Saturday, July 16, 2011

...what now?

‎"An Angel in the book of life wrote down my baby's birth. And whispered as she closed the book "too beautiful for earth."


I replay that morning every single day, multiple times throughout the day.  Seeing her held up, the first time I layed eyes on my beautiful baby girl, is the first and last thing I think of when I wake up and before I go to sleep.


It has been 6 days.  Tomorrow will be one week.  


I just cannot wrap my mind around what happened.  Everyone, including myself, was so sure I was going to make it.  My first goal was 24 weeks.  I was 22 weeks and 3 days.  


I had been having spotting and contracting.  There were days where the contractions would only happen once or twice, but they always happened.  My cervix was dialated to 1.5cm the night before, but the length was 4.7cm, which was awesome.  Before the length was 2. something then 3. something...it just kept getting better.  The amniotic fluid level was an 8, which is considered low, a level 12-15 would be ideal.  At first, they said they thought I also had a low line placenta, but it eventually moved up as I grew.  They thought maybe there was a small tear in the placenta, but it would have been too small to see.  So, they had no idea why all of these things were happening.


Sofia, on the other hand, was absolutely perfect.  She was measuring perfect, moving and kicking SO much, sometimes it even hurt!  But, oh how I miss that feeling and would give anything to have that back.  She was always moving.  Her heartbeat was beautiful and strong.  It always varied from 140s-160s BPM, and everytime the nurse would place the heart monitor on my stomach she would run away from it and hide, she just was not having all that pushing on her.  Even when it was just me and her, sometimes I would be laying on my back looking at my little bump wondering when it was going to get bigger, and all of a sudden one side of my stomach would grow into this tiny little mound, while the other side stayed flat.  She would do this a lot, but the moment you placed your hand there she moved.  As I grew further along, and towards the end, she would do the same thing, or kick me really hard, and the moment I placed my hand on my belly she would stay there, right under my hand.  I would fall asleep like this and if my hand moved I would feel her kick again.  It was like she kept kicking and pushing to be like "Mom!  Pay attention to me, hold me, would ya?"


I miss that so, so much.


I hate the fact that my stomach is flat, and that soon the milk will be gone.  Then, everything will seemingly be "normal."  Time will continue to move on...


I have no emotion to describe the feelings I felt when Sofia was being born.  I keep searching for something...but it is truly indescribable.  The moment they held her up, and I saw her for the first time, moving and kicking those long legs, like she always did...was indescribable.  I begged them, "She is moving, she is perfect...Do something! Why isn't there anything you can do?..."  My nurse looked at me and said, "The only thing you can do right now is hold her and love her."  They placed Sofia on my chest, still kicking, and that is what I did, held her and loved her.  She heard my heartbeat.

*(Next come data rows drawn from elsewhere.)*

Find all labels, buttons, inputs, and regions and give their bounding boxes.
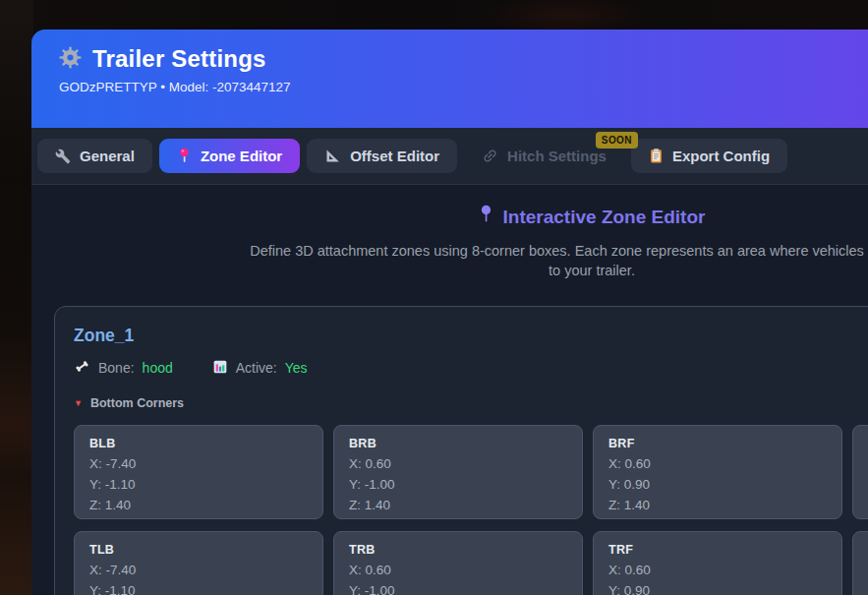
corner-box-trb[interactable]: TRB X: 0.60 Y: -1.00 Z: 3.40	[333, 531, 583, 595]
gear-icon	[59, 46, 82, 73]
bone-icon	[74, 358, 90, 378]
section-description: Define 3D attachment zones using 8-corne…	[31, 241, 868, 280]
corner-box-blb[interactable]: BLB X: -7.40 Y: -1.10 Z: 1.40	[74, 425, 323, 519]
tab-label: Hitch Settings	[507, 148, 607, 164]
pin-icon	[479, 205, 493, 229]
zone-meta-row: Bone: hood Active: Yes	[74, 358, 868, 378]
soon-badge: SOON	[596, 132, 638, 149]
zone-bone: Bone: hood	[74, 358, 173, 378]
tab-offset-editor[interactable]: Offset Editor	[307, 139, 457, 173]
bone-value: hood	[143, 360, 173, 376]
ruler-icon	[324, 148, 341, 164]
corner-box-brb[interactable]: BRB X: 0.60 Y: -1.00 Z: 1.40	[333, 425, 583, 519]
section-heading-text: Interactive Zone Editor	[503, 207, 706, 228]
bottom-corners-label: Bottom Corners	[90, 396, 184, 410]
tab-hitch-settings: Hitch Settings SOON	[464, 139, 624, 173]
zone-active: Active: Yes	[212, 359, 308, 378]
clipboard-icon	[649, 148, 664, 164]
chart-icon	[212, 359, 228, 378]
pin-icon	[177, 148, 192, 164]
tab-zone-editor[interactable]: Zone Editor	[159, 139, 300, 173]
bone-label: Bone:	[98, 360, 135, 376]
top-corners-grid: TLB X: -7.40 Y: -1.10 Z: 3.40 TRB X: 0.6…	[74, 531, 868, 595]
game-background-left	[0, 0, 33, 595]
zone-title: Zone_1	[74, 326, 868, 346]
tab-label: Export Config	[672, 148, 770, 164]
section-heading: Interactive Zone Editor	[31, 205, 868, 229]
tab-export-config[interactable]: Export Config	[631, 139, 787, 173]
tab-bar: General Zone Editor Offset Editor	[31, 128, 868, 185]
triangle-down-icon: ▼	[74, 399, 83, 408]
window-subtitle: GODzPRETTYP • Model: -2073447127	[59, 80, 868, 94]
corner-box-tlf[interactable]: TLF X: -7.40 Y: 0.90 Z: 3.40	[852, 531, 868, 595]
zone-card: Zone_1 Bon	[54, 306, 868, 595]
trailer-settings-window: Trailer Settings GODzPRETTYP • Model: -2…	[31, 30, 868, 595]
tab-label: General	[80, 148, 135, 164]
corner-box-brf[interactable]: BRF X: 0.60 Y: 0.90 Z: 1.40	[593, 425, 842, 519]
window-header: Trailer Settings GODzPRETTYP • Model: -2…	[31, 30, 868, 128]
tab-label: Zone Editor	[201, 148, 282, 164]
bottom-corners-grid: BLB X: -7.40 Y: -1.10 Z: 1.40 BRB X: 0.6…	[74, 425, 868, 519]
corner-box-blf[interactable]: BLF X: -7.40 Y: 0.90 Z: 1.40	[852, 425, 868, 519]
active-label: Active:	[236, 360, 277, 376]
window-title: Trailer Settings	[92, 45, 266, 73]
corner-box-tlb[interactable]: TLB X: -7.40 Y: -1.10 Z: 3.40	[74, 531, 323, 595]
game-background-top	[33, 0, 868, 31]
tab-general[interactable]: General	[37, 139, 152, 173]
wrench-icon	[55, 149, 71, 164]
tab-label: Offset Editor	[350, 148, 439, 164]
zone-editor-panel: Interactive Zone Editor Define 3D attach…	[31, 185, 868, 595]
link-icon	[482, 148, 498, 164]
bottom-corners-toggle[interactable]: ▼ Bottom Corners	[74, 396, 868, 410]
corner-box-trf[interactable]: TRF X: 0.60 Y: 0.90 Z: 3.40	[593, 531, 842, 595]
active-value: Yes	[285, 360, 308, 376]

I have no words that can describe the feelings and emotions I had in those following moments.  I couldn't see the people that were in the room...I couldn't hear anything... I couldn't do anything...  


The nurses reassured me that I can hold her for as long as I wanted.  And I did.  


After a while, I know they had to ask me what arrangements I wanted to make...  I had to sign her birth certificate papers, and shortly after sign her death certificate papers...  I had to choose what kind of service to have...where to have it...when I wanted them to come and get her.  


I never wanted them to come and get her, I never wanted them to take her from me.  They asked if I wanted to leave before or after she had to go with them.  


I never left her. 


Monday, at 1:30PM... they came.  I changed her and swaddled her.  I gave her kisses and held her.  For the last time.  To say that moment was hard, would be an understatement.  


My baby Sofia.


I didn't want to be in the hospital anymore,  I didn't want to lay in the bed where I gave birth to her, I didn't want to be in that room.  


As I was leaving, I don't think I've ever seen so many babies...or pregnant ladies... and of course, right by the door, a stroller.  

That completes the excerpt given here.